Please reproduce the listing in full, exactly as given.
[Dataset records — start]
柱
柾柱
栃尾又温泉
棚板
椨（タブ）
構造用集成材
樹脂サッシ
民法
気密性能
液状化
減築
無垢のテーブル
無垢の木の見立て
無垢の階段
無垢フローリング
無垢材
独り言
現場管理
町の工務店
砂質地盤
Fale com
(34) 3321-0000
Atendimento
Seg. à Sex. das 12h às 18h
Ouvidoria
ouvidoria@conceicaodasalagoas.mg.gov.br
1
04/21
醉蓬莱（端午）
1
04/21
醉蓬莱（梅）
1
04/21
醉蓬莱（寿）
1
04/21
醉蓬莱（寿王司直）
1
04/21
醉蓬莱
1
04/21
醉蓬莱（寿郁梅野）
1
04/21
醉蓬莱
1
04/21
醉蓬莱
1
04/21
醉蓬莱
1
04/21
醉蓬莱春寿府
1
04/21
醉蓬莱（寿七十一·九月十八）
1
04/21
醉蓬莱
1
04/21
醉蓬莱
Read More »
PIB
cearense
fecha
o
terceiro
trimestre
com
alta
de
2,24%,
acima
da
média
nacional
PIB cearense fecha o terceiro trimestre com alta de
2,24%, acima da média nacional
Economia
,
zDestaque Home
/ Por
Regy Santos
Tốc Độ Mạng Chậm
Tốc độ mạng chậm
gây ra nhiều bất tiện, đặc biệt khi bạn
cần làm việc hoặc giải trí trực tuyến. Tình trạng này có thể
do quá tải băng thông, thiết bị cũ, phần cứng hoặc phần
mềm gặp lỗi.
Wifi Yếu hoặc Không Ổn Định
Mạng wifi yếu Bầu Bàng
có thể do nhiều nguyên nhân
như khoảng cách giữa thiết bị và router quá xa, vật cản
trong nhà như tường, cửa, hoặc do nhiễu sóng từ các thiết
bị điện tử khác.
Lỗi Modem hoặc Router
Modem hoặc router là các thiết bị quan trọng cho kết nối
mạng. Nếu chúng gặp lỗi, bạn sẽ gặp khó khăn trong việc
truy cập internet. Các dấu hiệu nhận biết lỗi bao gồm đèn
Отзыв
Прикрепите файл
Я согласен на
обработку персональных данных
[Dataset records — finish]
- **Task output**:
柱
柾柱
栃尾又温泉
棚板
椨（タブ）
構造用集成材
樹脂サッシ
民法
気密性能
液状化
減築
無垢のテーブル
無垢の木の見立て
無垢の階段
無垢フローリング
無垢材
独り言
現場管理
町の工務店
砂質地盤
Fale com
(34) 3321-0000
Atendimento
Seg. à Sex. das 12h às 18h
Ouvidoria
ouvidoria@conceicaodasalagoas.mg.gov.br
1
04/21
醉蓬莱（端午）
1
04/21
醉蓬莱（梅）
1
04/21
醉蓬莱（寿）
1
04/21
醉蓬莱（寿王司直）
1
04/21
醉蓬莱
1
04/21
醉蓬莱（寿郁梅野）
1
04/21
醉蓬莱
1
04/21
醉蓬莱
1
04/21
醉蓬莱
1
04/21
醉蓬莱春寿府
1
04/21
醉蓬莱（寿七十一·九月十八）
1
04/21
醉蓬莱
1
04/21
醉蓬莱
Read More »
PIB
cearense
fecha
o
terceiro
trimestre
com
alta
de
2,24%,
acima
da
média
nacional
PIB cearense fecha o terceiro trimestre com alta de
2,24%, acima da média nacional
Economia
,
zDestaque Home
/ Por
Regy Santos
Tốc Độ Mạng Chậm
Tốc độ mạng chậm
gây ra nhiều bất tiện, đặc biệt khi bạn
cần làm việc hoặc giải trí trực tuyến. Tình trạng này có thể
do quá tải băng thông, thiết bị cũ, phần cứng hoặc phần
mềm gặp lỗi.
Wifi Yếu hoặc Không Ổn Định
Mạng wifi yếu Bầu Bàng
có thể do nhiều nguyên nhân
như khoảng cách giữa thiết bị và router quá xa, vật cản
trong nhà như tường, cửa, hoặc do nhiễu sóng từ các thiết
bị điện tử khác.
Lỗi Modem hoặc Router
Modem hoặc router là các thiết bị quan trọng cho kết nối
mạng. Nếu chúng gặp lỗi, bạn sẽ gặp khó khăn trong việc
truy cập internet. Các dấu hiệu nhận biết lỗi bao gồm đèn
Отзыв
Прикрепите файл
Я согласен на
обработку персональных данных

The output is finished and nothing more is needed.